= Excerpted records =
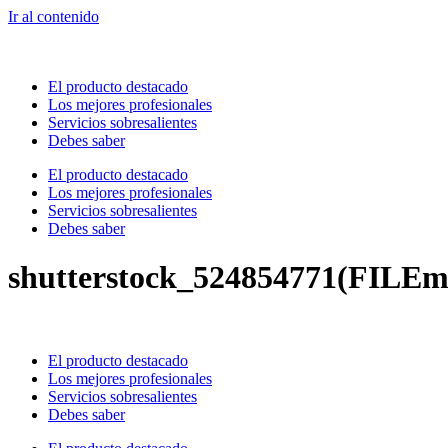
Ir al contenido
El producto destacado
Los mejores profesionales
Servicios sobresalientes
Debes saber
El producto destacado
Los mejores profesionales
Servicios sobresalientes
Debes saber
shutterstock_524854771(FILEm
El producto destacado
Los mejores profesionales
Servicios sobresalientes
Debes saber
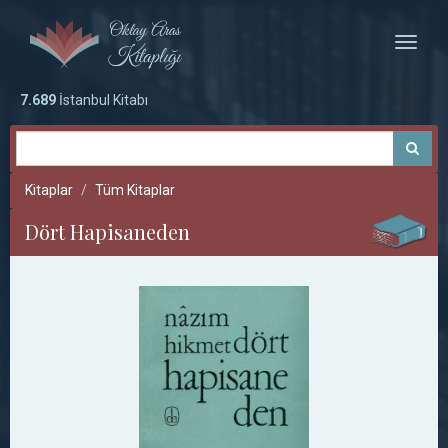
Toggle
naviga
7.689
İstanbul Kitabı
Kitaplar
Tüm Kitaplar
Dört Hapisaneden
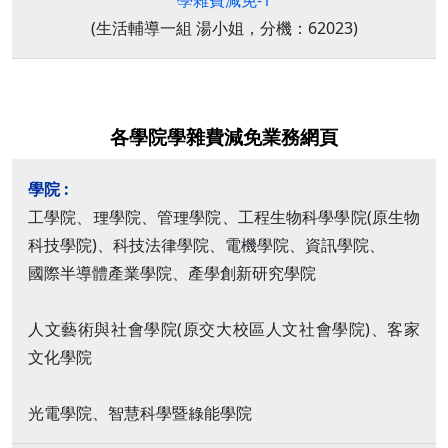
學雜費減免-1
(生活輔導一組 湯小姐，分機：62023)
各學院學雜費減免業務網頁
工學院、理學院、管理學院、工程生物科學學院(原生物
科技學院)、科技法律學院、電機學院、資訊學院、
國際半導體產業學院、產學創新研究學院
人文藝術與社會學院(原交大校區人文社會學院)、客家
文化學院
光電學院、智慧科學暨綠能學院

= Required action =
Your answer should consist solely of the lines from the one holding "Dört Hapisaneden" through the end of the listing, reproduced exactly and without pictures.

= Answer to this task =
Dört Hapisaneden
學雜費減免-1
(生活輔導一組 湯小姐，分機：62023)
各學院學雜費減免業務網頁
工學院、理學院、管理學院、工程生物科學學院(原生物
科技學院)、科技法律學院、電機學院、資訊學院、
國際半導體產業學院、產學創新研究學院
人文藝術與社會學院(原交大校區人文社會學院)、客家
文化學院
光電學院、智慧科學暨綠能學院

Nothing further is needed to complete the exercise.